RN104 immediately "out of memory 390" error after 6.2.2 -> 6.2.5 -> 6.4.2 upgrade

iany · ‎2016-09-21

I decided to upgrade my 2+ years old 6.2.2 firmware to a newer stable one. The latest in 6.4 branch seemed OK -> about 9 months old, so I thought it's been proven. I wasn't wrong, I just missed all the problems others have been reporting...

You know, in work, I'm a responsible sysadmin, reading whole release notes, all procedures, testing all in the lab before trying in production. But at home--well, I'm just a better-class home user. I read release notes for known issues--no such section in Netgear's. So I tried forums, not much there, so I went ahead. Come on, Netgear! How can you expect home users to be able to dig in your KB and/or forums for hours to learn everything they may or may not need for a successful firmware upgrade? I did dig in now, because this now has priority! But before, I had had my kids' homeworks to help with etc. I also do not have another system at home to make tests on...
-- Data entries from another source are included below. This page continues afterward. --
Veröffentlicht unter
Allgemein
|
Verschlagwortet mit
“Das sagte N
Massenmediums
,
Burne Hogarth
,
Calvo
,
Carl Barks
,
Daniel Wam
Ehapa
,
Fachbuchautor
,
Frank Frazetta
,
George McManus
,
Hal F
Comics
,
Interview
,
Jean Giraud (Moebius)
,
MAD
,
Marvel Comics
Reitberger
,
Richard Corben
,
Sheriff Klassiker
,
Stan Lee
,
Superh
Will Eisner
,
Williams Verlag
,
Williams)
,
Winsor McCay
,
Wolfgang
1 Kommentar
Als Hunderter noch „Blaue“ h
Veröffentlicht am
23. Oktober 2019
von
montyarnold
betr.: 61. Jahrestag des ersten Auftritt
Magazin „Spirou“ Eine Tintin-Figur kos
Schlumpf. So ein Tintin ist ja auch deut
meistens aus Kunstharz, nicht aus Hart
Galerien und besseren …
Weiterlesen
Now, my system with 5+ TB (4 x 2 TB disks) of data goes into __out_of_memory_390 error about 1 or 2 minutes after I boot it. All the posts here are reiterating one and only solution:

1. Back up the config and all the data (this should be possible even in my situation using "Volume read only" option from Boot menu -> check how-to at http://kb.netgear.com/app/answers/detail/a_id/22891/~/how-do-i-access-the-boot-menu-on-my-readynas-1...).

2. Do a factory reset.

3. Set up the NAS from scratch or restore the config.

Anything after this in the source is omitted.